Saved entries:
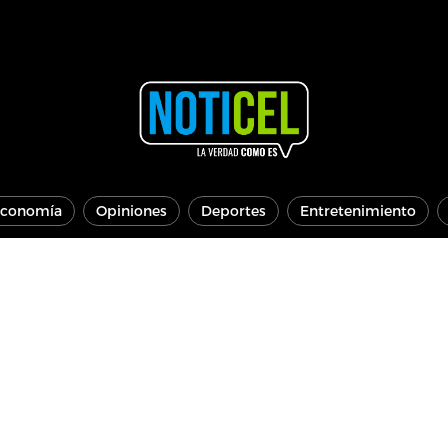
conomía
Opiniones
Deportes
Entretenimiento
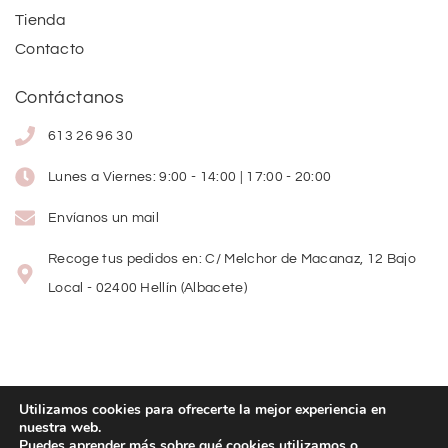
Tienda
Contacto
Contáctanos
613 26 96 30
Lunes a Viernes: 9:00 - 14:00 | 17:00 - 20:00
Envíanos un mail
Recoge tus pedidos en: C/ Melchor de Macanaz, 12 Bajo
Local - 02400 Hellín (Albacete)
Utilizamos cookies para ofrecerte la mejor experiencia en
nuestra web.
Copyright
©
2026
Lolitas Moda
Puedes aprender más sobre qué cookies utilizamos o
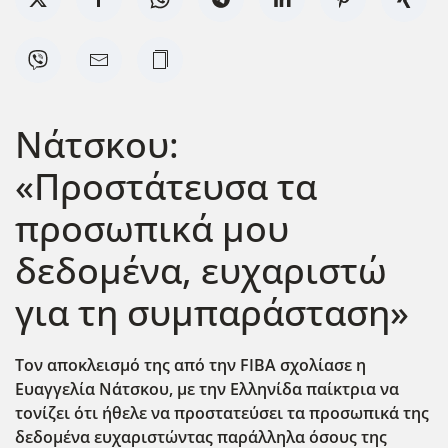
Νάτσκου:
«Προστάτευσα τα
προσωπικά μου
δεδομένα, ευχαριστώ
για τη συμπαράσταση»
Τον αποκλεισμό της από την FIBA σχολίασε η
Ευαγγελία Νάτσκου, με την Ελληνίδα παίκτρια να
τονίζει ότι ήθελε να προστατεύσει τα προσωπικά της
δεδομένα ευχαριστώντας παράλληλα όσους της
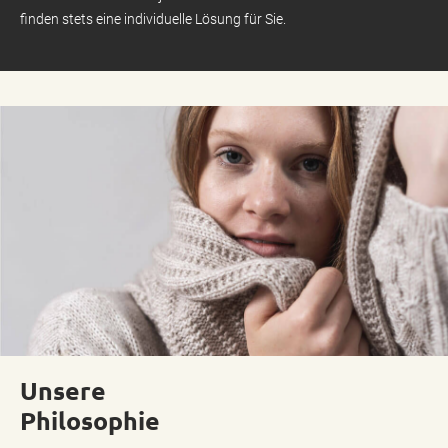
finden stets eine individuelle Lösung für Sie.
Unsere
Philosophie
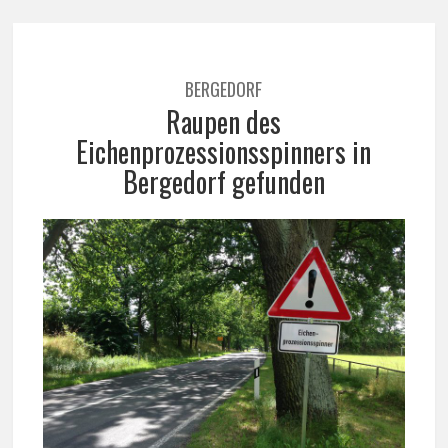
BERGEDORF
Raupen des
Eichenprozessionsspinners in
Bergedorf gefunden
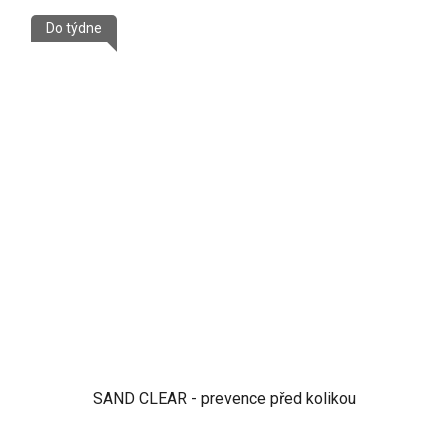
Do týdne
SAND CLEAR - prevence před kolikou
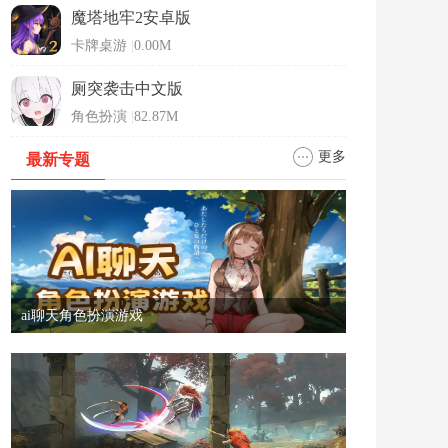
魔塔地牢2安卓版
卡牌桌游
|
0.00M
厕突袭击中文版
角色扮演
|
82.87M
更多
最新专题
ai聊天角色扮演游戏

§ **Your assignment**:
All lines between the one that contains "Entretenimiento" and the end of the records above, both included, are to be returned exactly as they stand, except for pictures, which are omitted.

§ **Exercise response**:
Entretenimiento
Tienda
Contacto
Contáctanos
613 26 96 30
Lunes a Viernes: 9:00 - 14:00 | 17:00 - 20:00
Envíanos un mail
Recoge tus pedidos en: C/ Melchor de Macanaz, 12 Bajo
Local - 02400 Hellín (Albacete)
Utilizamos cookies para ofrecerte la mejor experiencia en
nuestra web.
Copyright
©
2026
Lolitas Moda
Puedes aprender más sobre qué cookies utilizamos o
Νάτσκου:
«Προστάτευσα τα
προσωπικά μου
δεδομένα, ευχαριστώ
για τη συμπαράσταση»
Τον αποκλεισμό της από την FIBA σχολίασε η
Ευαγγελία Νάτσκου, με την Ελληνίδα παίκτρια να
τονίζει ότι ήθελε να προστατεύσει τα προσωπικά της
δεδομένα ευχαριστώντας παράλληλα όσους της
finden stets eine individuelle Lösung für Sie.
Unsere
Philosophie
BERGEDORF
Raupen des
Eichenprozessionsspinners in
Bergedorf gefunden
Do týdne
SAND CLEAR - prevence před kolikou
魔塔地牢2安卓版
卡牌桌游
|
0.00M
厕突袭击中文版
角色扮演
|
82.87M
更多
最新专题
ai聊天角色扮演游戏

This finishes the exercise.